Osiris'in öldürülmesine karşın bu kozmik kökenli öğreti Atlantis'te varlığını sürdürdü. Öğreti Churchward'a göre Mısır'a İ.Ö. 16.000 yıllarında Atlantis'li bir bilge olan Hermes-Thot tarafından getirildi. Mısır'da bu öğretinin yayılması ve korunması, Thot zamanından Menes zamanına kadar (İ.Ö. 5.000) Horus ünvanı verilen birer din adamının denetimiyle sağlandı. Kayıtlara göre Mısır, Hermes-Thot zamanından Menes zamanına kadar Horus'a bağlı bir rahipler kurulu tarafından yönetilmiştir. Kimileri bu öğretinin ilkel Mısır halkı tarafından anlaşılamayacağından ötürü Mısır'da iki şekilde (ezoterik ve egzoterik) yayılmış olduğu kanısındadır. Mısır'da Osiris'in yolu denilince dinin herkese yönelik dışrak (egzoterik) kısmı, Horus'un yolu veya İsis misterleri denilince içrek (ezoterik) kısmı anlaşılmaktaydı.

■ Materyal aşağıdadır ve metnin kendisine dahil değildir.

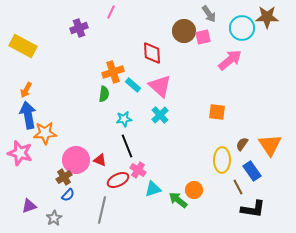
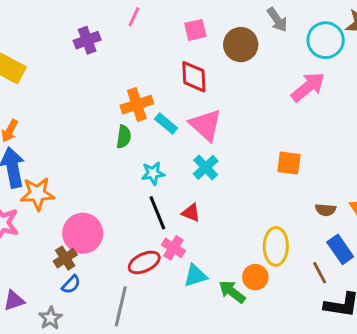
pink square: (203, 37) -> (195, 30), moved
brown semicircle: (242, 144) -> (326, 210), turned -120
red triangle: (100, 160) -> (191, 213), moved
yellow ellipse: (222, 160) -> (276, 246), moved

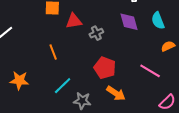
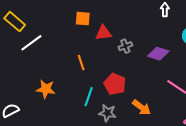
purple diamond: (129, 22) -> (158, 54), moved, turned -60
red pentagon: (105, 68) -> (115, 84), moved
cyan line: (63, 86) -> (89, 97), turned -30

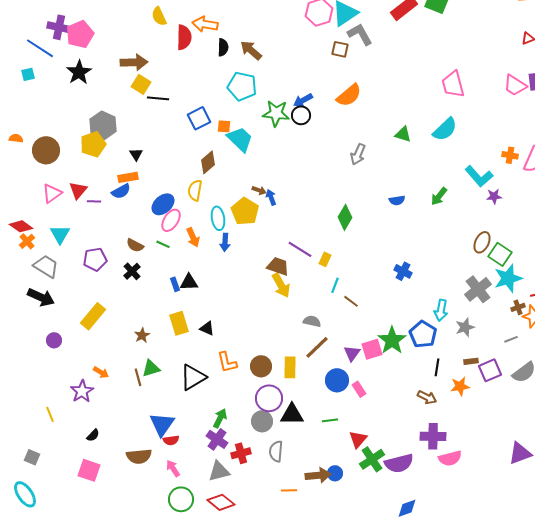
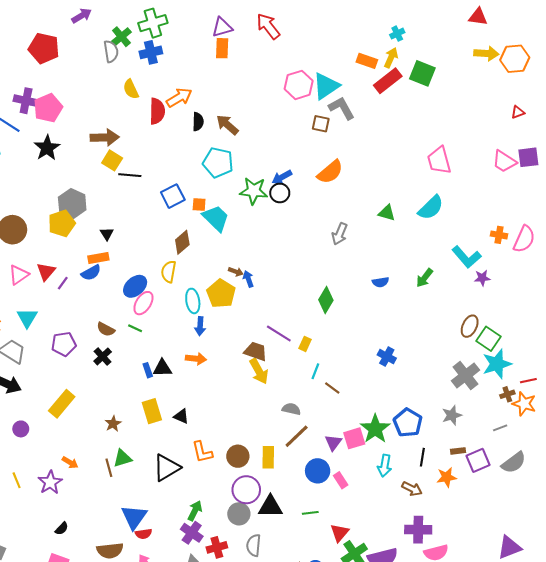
orange arrow: (205, 24) -> (179, 98), turned 140
purple line: (94, 201) -> (63, 283), turned -56
orange arrow: (193, 237) -> (196, 359), moved, turned -60
cyan arrow: (441, 310) -> (385, 466), moved
yellow line: (50, 414) -> (17, 480), moved

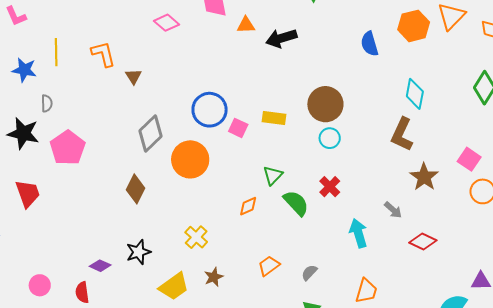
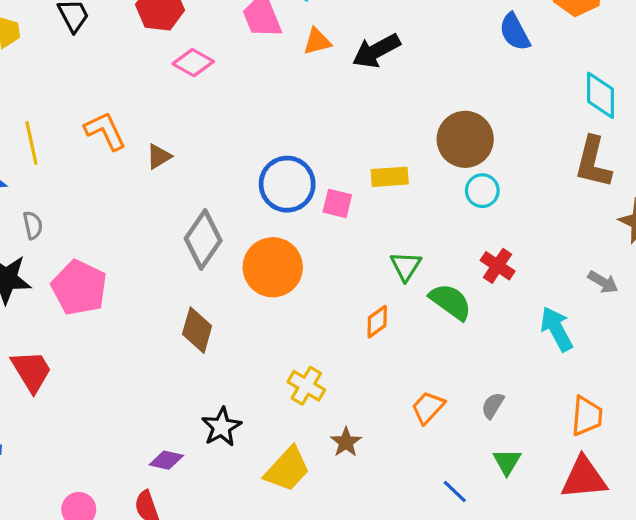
brown triangle: (133, 77) -> (159, 156), turned 42

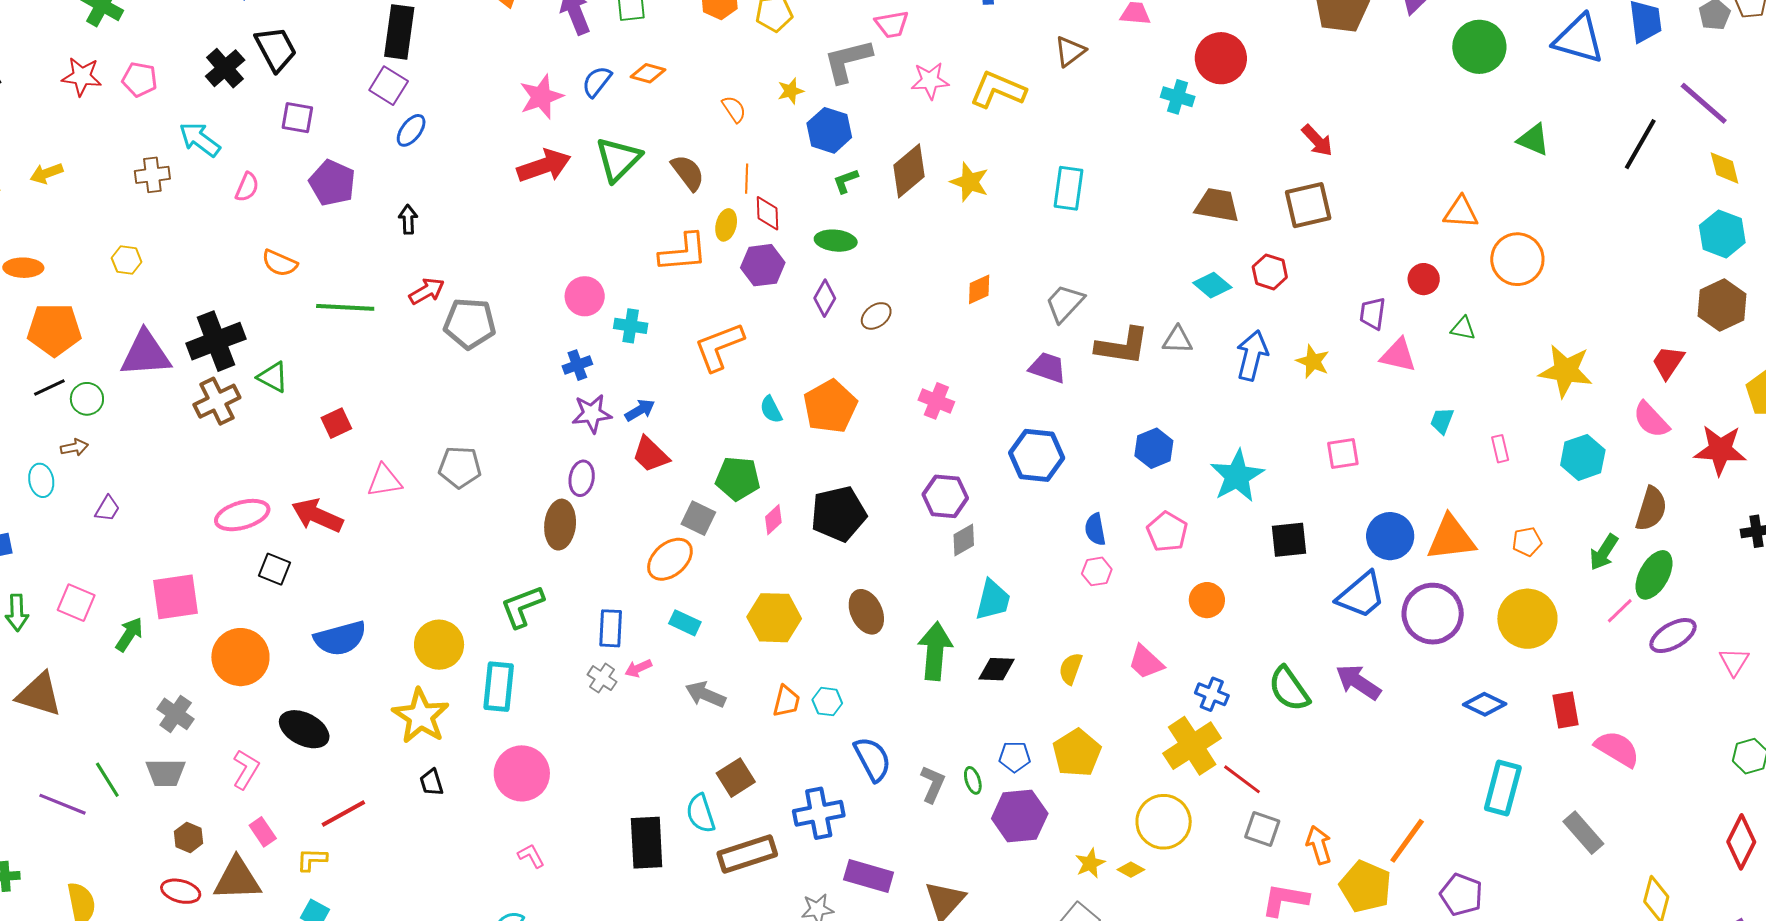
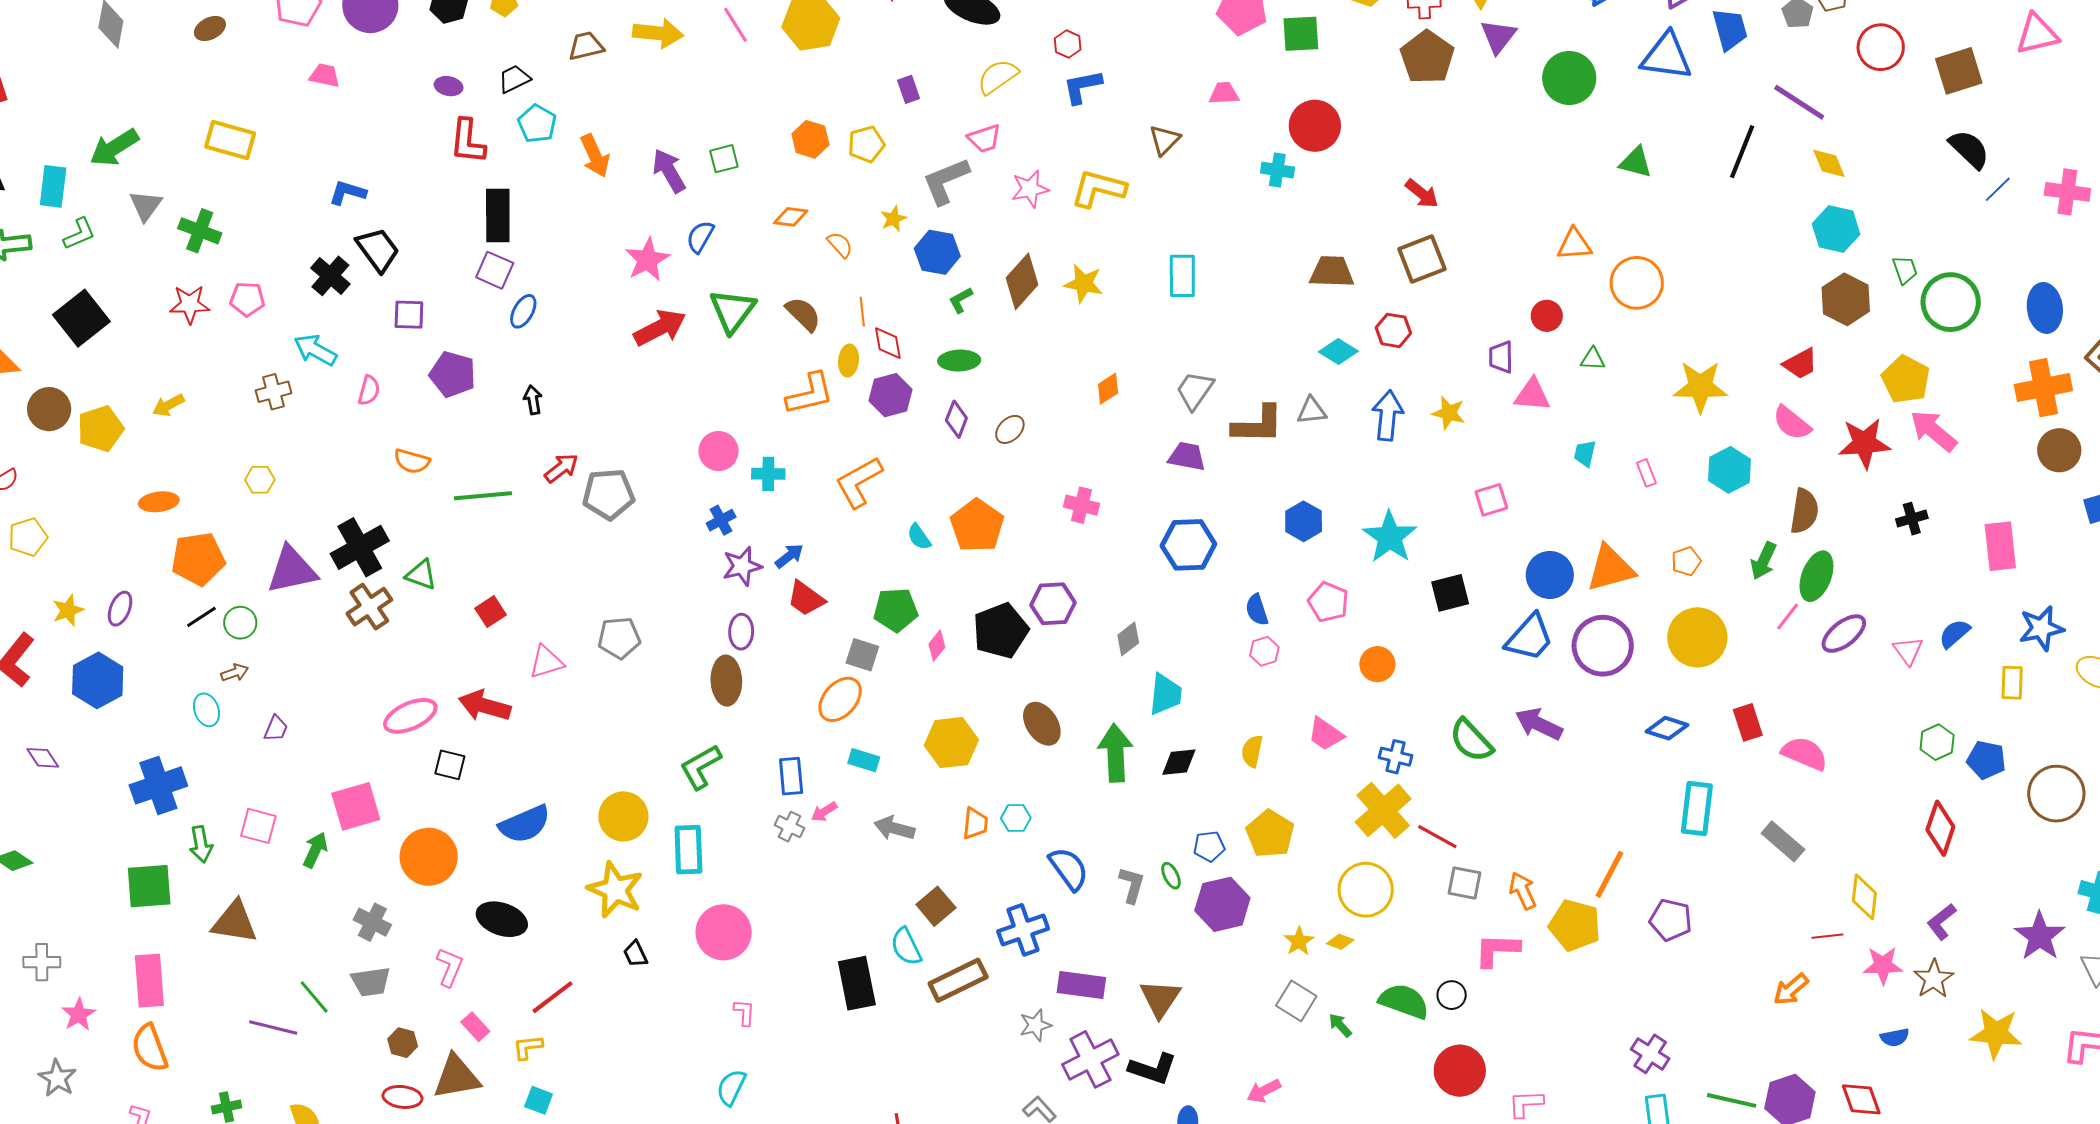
orange diamond: (648, 73) -> (791, 217), moved
red trapezoid: (1668, 362) -> (1800, 364), turned -144
purple hexagon: (945, 496) -> (1053, 604), moved
pink L-shape: (531, 856) -> (744, 1013), turned 40

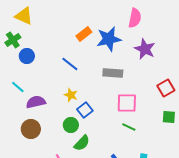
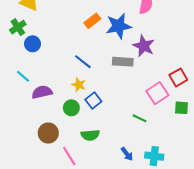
purple star: (145, 49) -> (144, 46), moved
blue line: (70, 64) -> (83, 62), moved
pink square: (127, 103) -> (157, 93), moved, turned -35
green circle: (71, 125) -> (71, 108), moved
brown circle: (31, 129) -> (48, 133), moved
green semicircle: (82, 143) -> (90, 135), turned 42

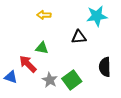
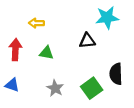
yellow arrow: (44, 15) -> (36, 23), moved
red arrow: (28, 64) -> (15, 50), moved, turned 48
green square: (72, 80) -> (92, 88), moved

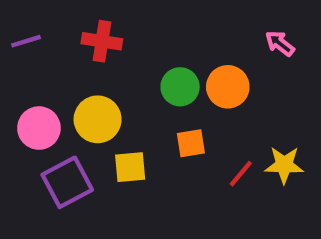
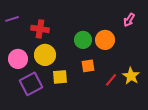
red cross: (102, 41) -> (40, 29), moved
pink arrow: (280, 43) -> (129, 20), turned -96
yellow star: (284, 165) -> (131, 76), turned 30

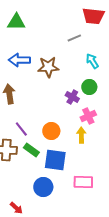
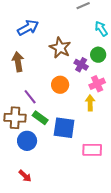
blue arrow: (19, 60) -> (28, 28), turned 150
brown star: (48, 67) -> (60, 48), moved, turned 30
orange circle: (51, 131) -> (60, 85), moved
blue circle: (43, 187) -> (27, 141), moved

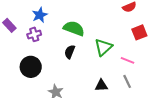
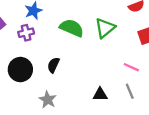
green triangle: (103, 47) -> (105, 28), moved
black semicircle: (70, 52) -> (53, 65), moved

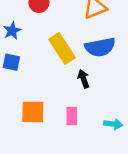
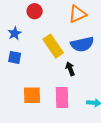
pink rectangle: (72, 116) -> (62, 97), size x1.5

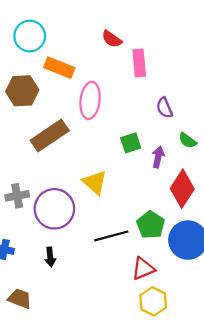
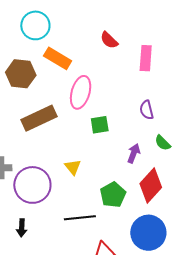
pink rectangle: (139, 63) -> (146, 58), moved
green square: (131, 143) -> (100, 125), moved
yellow triangle: (95, 182) -> (73, 167), size x0.7
green pentagon: (151, 225) -> (113, 195), moved

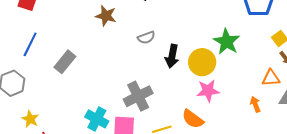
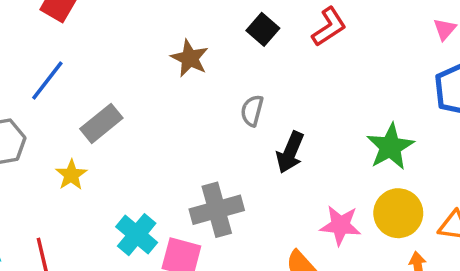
gray semicircle: (146, 38) -> (252, 111), turned 114
yellow circle: (202, 62) -> (398, 213), moved
yellow star: (30, 119) -> (71, 175), moved

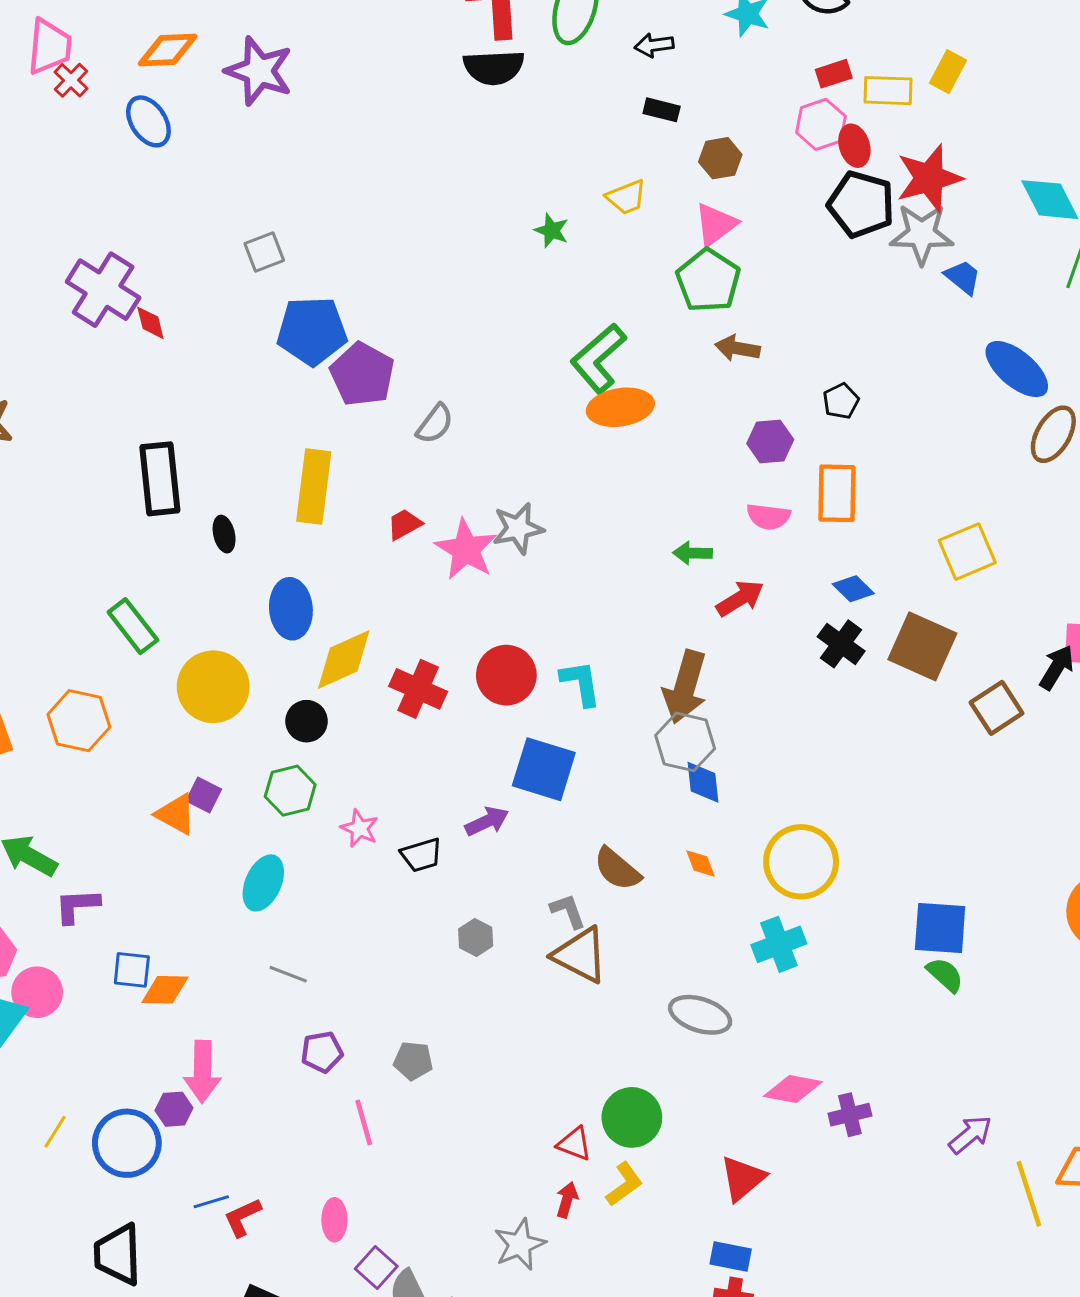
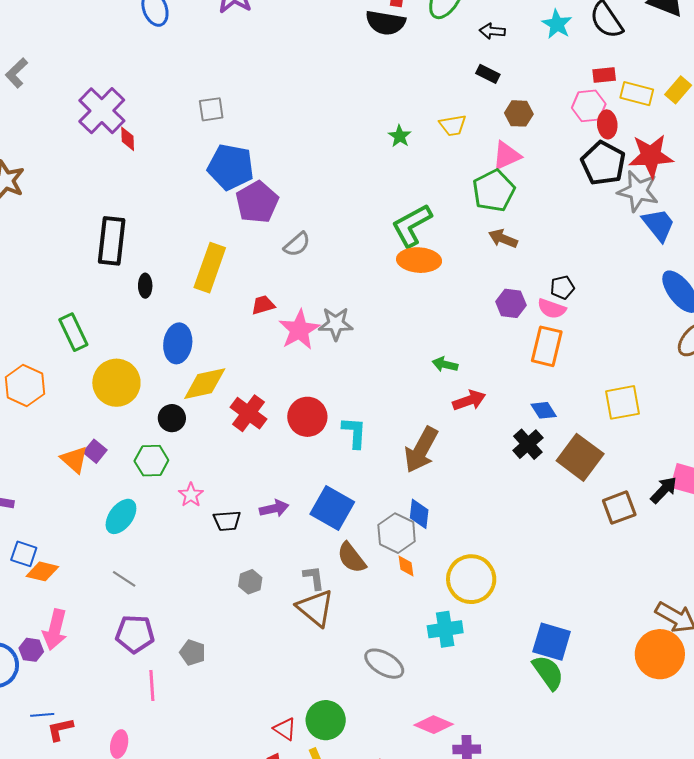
blue trapezoid: (963, 277) -> (659, 225), size x1.4
pink semicircle: (768, 517) -> (552, 309), moved
gray hexagon: (685, 742) -> (397, 533), moved
blue square: (544, 769) -> (332, 508), moved
green semicircle: (945, 975) -> (548, 672), size x1.4
purple pentagon: (322, 1052) -> (135, 634), size x1.4

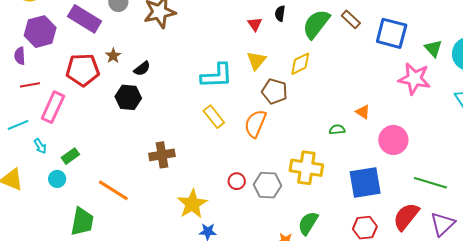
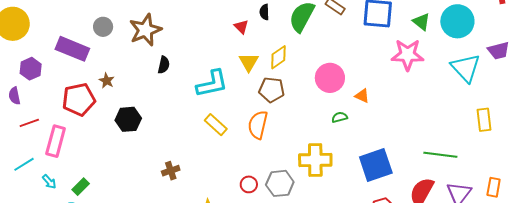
purple hexagon: (40, 32) -> (31, 69), size x0.7
yellow diamond: (300, 64) -> (278, 57), moved
black semicircle: (142, 69) -> (164, 65), moved, turned -30
pink circle: (393, 140) -> (330, 78), moved
brown cross: (162, 155) -> (171, 171), size x0.7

Gelelim Mısır Mitolojisi'nde İsis ve Osiris'in yerlerine... İsis Osiris'in kızkardeşi ve eşidir. Mısır metinlerinde Sirius gibi vericilik özellikleriyle nitelenen İsis aynı zamanda Osiris'in beden parçalarını bir araya getirmeye çalışan bir ilahtır. Bu sembolü biraz açarsak okültizmdeki mikrokozmos-makrokozmos kavramıyla karşılaşırız. Okültizmde canlı bir valık olarak kabul edilen Dünya gezegenine Anima Mundi adı verilir. İnsan bedeninde aralarında iş bölümü yapan birçok organ olmasına benzerşekilde Güneş Sistemi gibi yıldız sistemleri de bir takım kozmik bedenlerin çeşitli organlarını oluştururlar, her gezegen de uydularıyla birlikte, parçası olduğu organın içinde ayrı bir rol veya işlevde bulunur. İşte Osiris'in organlarının dağıtılması sembolizminde de bu bilgi sembolize edilmekteydi. İşin ilginç yanlarından biri de şu: Aynı sembolizm Dogon tradisyonunda Nommo'nun organlarının dağıtılması şeklinde de karşımıza çıkar; bu organlar arasında kan dolaşımı gibi bir dolaşım söz konusudur ve merkez Sirius'tur!!! Ve... Bu sembolizme Amerika yerlilerinde de rastlanır.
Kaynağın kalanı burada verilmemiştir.